OAS 'agrees to let Cuba rejoin'

News from Cuba | Wednesday, 3 June 2009

Foreign ministers of the Organization of American States have voted to lift Cuba's suspension, apparently paving the way for it to rejoin the group.

Cuba was suspended from the 34-member OAS in 1962 over its "incompatible" adherence to Marxism-Leninism.

The US secretary of state, who left Honduras before the vote, had urged democratic reforms as a condition.

The move came hours after former president Fidel Castro again said Cuba had no interest in rejoining the OAS.

Ecuador's Foreign Minister, Fander Falconi, said the decision was made "without conditions" but that it set mechanisms for Cuba's return including its agreement to comply with OAS conventions on human rights and other issues.

Clarifying terms

The group's foreign ministers and ambassadors, who met in San Pedro Sula, Honduras, were expected to clarify the terms of their agreement in the coming hours.

Immediately following the announcement, Honduran President Manuel Zelaya said: "The Cold War has ended this day in San Pedro Sula."

The news came as former Cuban leader Fidel Castro reiterated that Cuba had no desire to rejoin.

Writing in state newspapers on Wednesday, he said the OAS should not exist and historically had "opened the doors to the Trojan horse" of the US to "wreak havoc in Latin America".

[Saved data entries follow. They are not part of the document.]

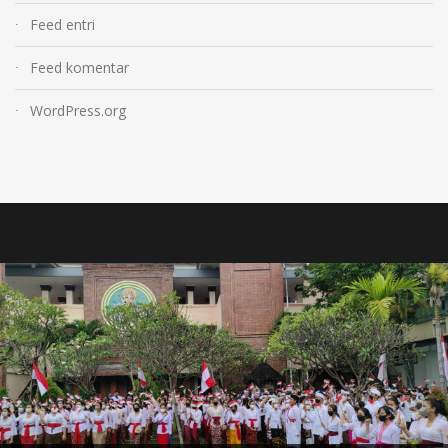
Feed entri
Feed komentar
WordPress.org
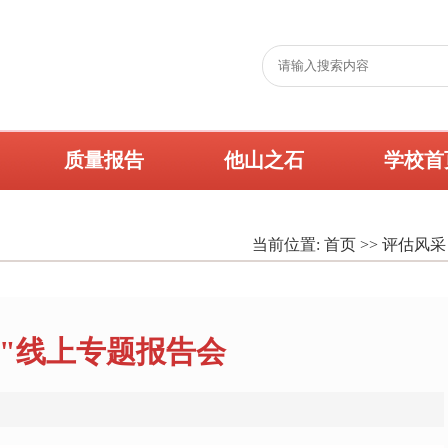
质量报告
他山之石
学校首
当前位置:
首页
>>
评估风采
"线上专题报告会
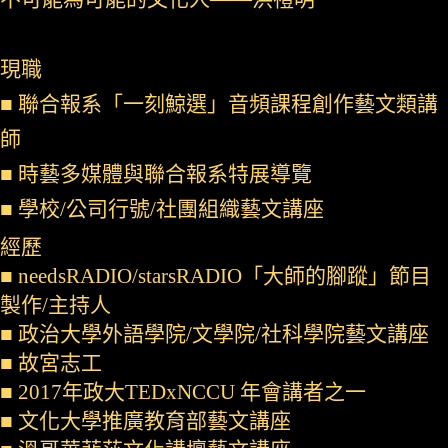
現職
■ 聯合報系「一刻鯨選」音頻課程創作藝文類講
師
■ 時藝多媒體與聯合報系特展導覽
■ 學校/公司行號/社團組織藝文講座
經歷
■ needsRADIO/starsRADIO「大師的腳蹤」節目
製作/主持人
■ 政治大學外語學院/文學院/社科學院藝文講座
■ 故宮志工
■ 2017年政大TEDxNCCU 年會講者之一
■ 文化大學推廣教育部藝文講座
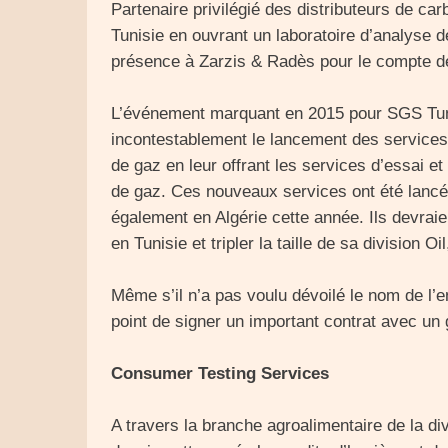
Partenaire privilégié des distributeurs de ca
Tunisie en ouvrant un laboratoire d’analyse d
présence à Zarzis & Radès pour le compte de
L’événement marquant en 2015 pour SGS Tunis
incontestablement le lancement des services
de gaz en leur offrant les services d’essai et
de gaz. Ces nouveaux services ont été lanc
également en Algérie cette année. Ils devrai
en Tunisie et tripler la taille de sa division 
Même s’il n’a pas voulu dévoilé le nom de l’e
point de signer un important contrat avec un 
Consumer Testing Services
A travers la branche agroalimentaire de la d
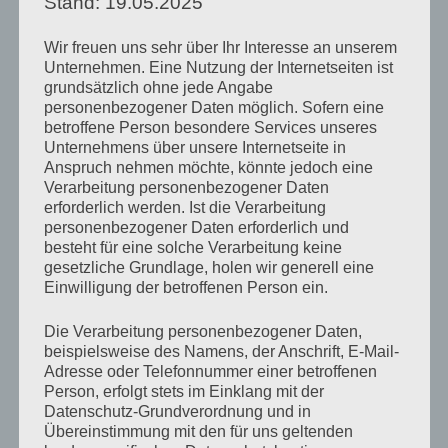
Stand: 19.05.2025
Recurrensparese und damit zu einer
Stimmbandlähmung mit Heiserkeit und
Wir freuen uns sehr über Ihr Interesse an unserem
Beeinträchtigung der Sprechatmung.
Unternehmen. Eine Nutzung der Internetseiten ist
grundsätzlich ohne jede Angabe
Die einseitige Recurrensparese
personenbezogener Daten möglich. Sofern eine
betroffene Person besondere Services unseres
Unternehmens über unsere Internetseite in
Die einseitige Recurrensparese führt zu einer
Anspruch nehmen möchte, könnte jedoch eine
organischen Stimmstörung (Dysphonie) mit
Verarbeitung personenbezogener Daten
erforderlich werden. Ist die Verarbeitung
dem Hauptsymptom der Heiserkeit. Dabei
personenbezogener Daten erforderlich und
hängt der Grad der Heiserkeit von der
besteht für eine solche Verarbeitung keine
Stellung ab, in der sich die gelähmte
gesetzliche Grundlage, holen wir generell eine
Stimmlippe befindet: Je näher die
Einwilligung der betroffenen Person ein.
Stimmlippe in der Mitte steht, desto besser
Die Verarbeitung personenbezogener Daten,
und je weiter am Rand, desto heiserer ist die
beispielsweise des Namens, der Anschrift, E-Mail-
Stimmqualität. Der fehlende Glottisschluss
Adresse oder Telefonnummer einer betroffenen
führt zu einem erhöhten Luftverlust beim
Person, erfolgt stets im Einklang mit der
Datenschutz-Grundverordnung und in
Sprechen und damit meistens auch zu
Übereinstimmung mit den für uns geltenden
Problemen der Sprechatmung.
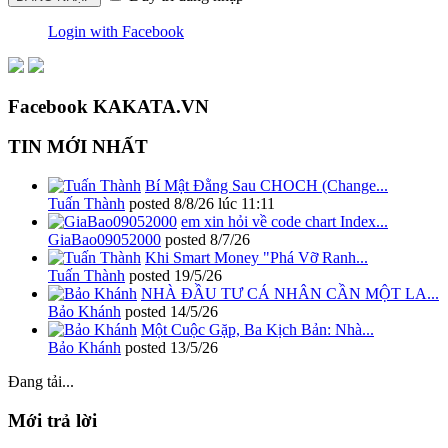
Login with Facebook
Facebook KAKATA.VN
TIN MỚI NHẤT
Bí Mật Đằng Sau CHOCH (Change...
Tuấn Thành
posted
8/8/26 lúc 11:11
em xin hỏi về code chart Index...
GiaBao09052000
posted
8/7/26
Khi Smart Money "Phá Vỡ Ranh...
Tuấn Thành
posted
19/5/26
NHÀ ĐẦU TƯ CÁ NHÂN CẦN MỘT LA...
Bảo Khánh
posted
14/5/26
Một Cuộc Gặp, Ba Kịch Bản: Nhà...
Bảo Khánh
posted
13/5/26
Đang tải...
Mới trả lời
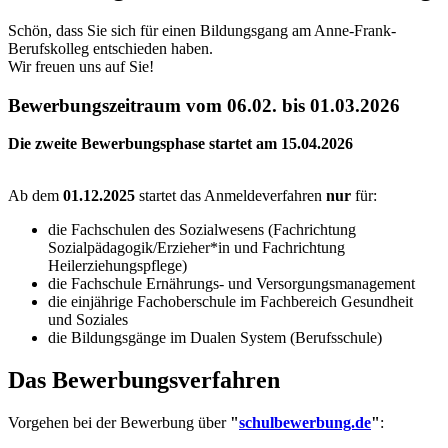
Schön, dass Sie sich für einen Bildungsgang am Anne-Frank-
Berufskolleg entschieden haben.
Wir freuen uns auf Sie!
Bewerbungszeitraum vom 06.02. bis 01.03.2026
Die zweite Bewerbungsphase startet am 15.04.2026
Ab dem
01.12.2025
startet das Anmeldeverfahren
nur
für:
die Fachschulen des Sozialwesens (Fachrichtung
Sozialpädagogik/Erzieher*in und Fachrichtung
Heilerziehungspflege)
die Fachschule Ernährungs- und Versorgungsmanagement
die einjährige Fachoberschule im Fachbereich Gesundheit
und Soziales
die Bildungsgänge im Dualen System (Berufsschule)
Das Bewerbungsverfahren
Vorgehen bei der Bewerbung über
"
schulbewerbung.de
"
:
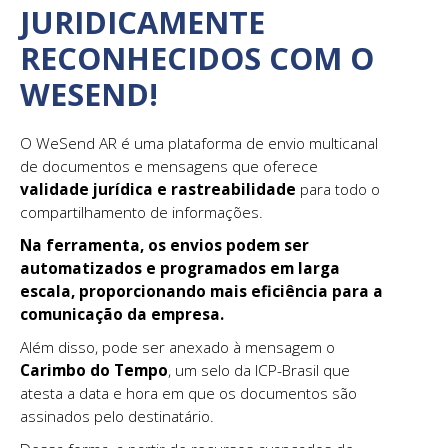
JURIDICAMENTE
RECONHECIDOS COM O
WESEND!
O WeSend AR é uma plataforma de envio multicanal
de documentos e mensagens que oferece
validade jurídica e rastreabilidade
para todo o
compartilhamento de informações.
Na ferramenta, os envios podem ser
automatizados e programados em larga
escala, proporcionando mais eficiência para a
comunicação da empresa.
Além disso, pode ser anexado à mensagem o
Carimbo do Tempo
, um selo da ICP-Brasil que
atesta a data e hora em que os documentos são
assinados pelo destinatário.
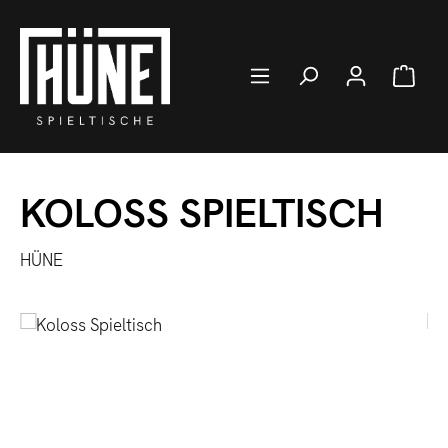
Zum Hauptinhalt springen
Ware
KOLOSS SPIELTISCH
HÜNE
Bildergalerie überspringen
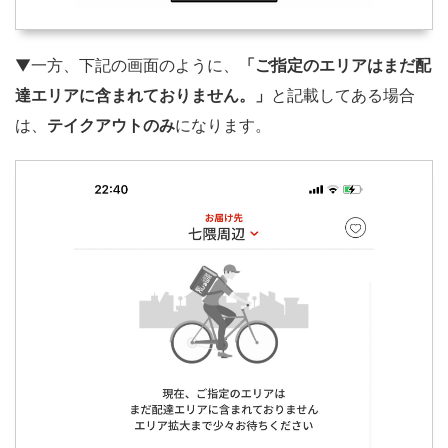
▼一方、下記の画面のように、
「ご指定のエリアはまだ配
達エリアに含まれておりません。」
と記載してある場合
は、
テイクアウトのみ
になります。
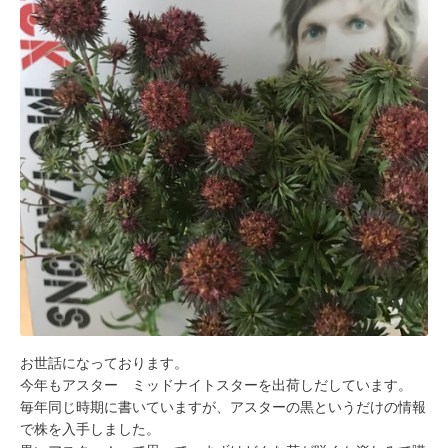
お世話になっております。
今年もアスター ミッドナイトスターを出荷しだしています。
毎年同じ時期に書いていますが、アスターの黒というだけの情報
で株を入手しました。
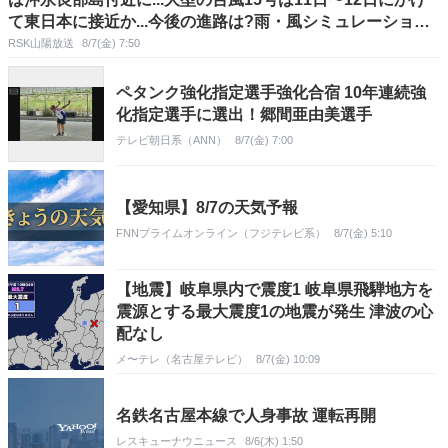
て東日本に接近か...今後の進路は?雨・風シミュレーション
で確認【気象庁7日午前7時5分発表】
RSK山陽放送
8/7(金) 7:50
ペタンク強化指定選手強化合宿 10年連続強
化指定選手に選出！郷間亜由美選手
テレビ朝日系（ANN）
8/7(金) 7:00
【愛知県】8/7の天気予報
FNNプライムオンライン（フジテレビ系）
8/7(金) 5:10
【地震】岐阜県内で震度1 岐阜県飛騨地方を
震源とする最大震度1の地震が発生 津波の心
配なし
メ〜テレ（名古屋テレビ）
8/7(金) 10:09
名鉄名古屋本線で人身事故 運転再開
レスキューナウニュース
8/6(木) 1:50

US Secretary of State Hillary Clinton left Honduras before the final vote, saying the organisation had been unable to reach consensus on Cuba.

While the US looked forward to Cuba rejoining the group eventually, she said on the first day of the summit, "membership in the OAS must come with responsibilities".

"It's not about reliving the past," she added. "It's about the future and being true to the founding principles of this organisation."

Many Latin American countries have pushed to readmit Cuba without preconditions, but the US wants Havana to undertake democratic reforms as a condition of re-admission.

Since taking office, President Barack Obama has sought to ease tension between the US and Cuba, including ending restrictions on Cuban-Americans visiting and sending money to relatives.

Washington and Havana have also agreed to resume regular talks on migration issues.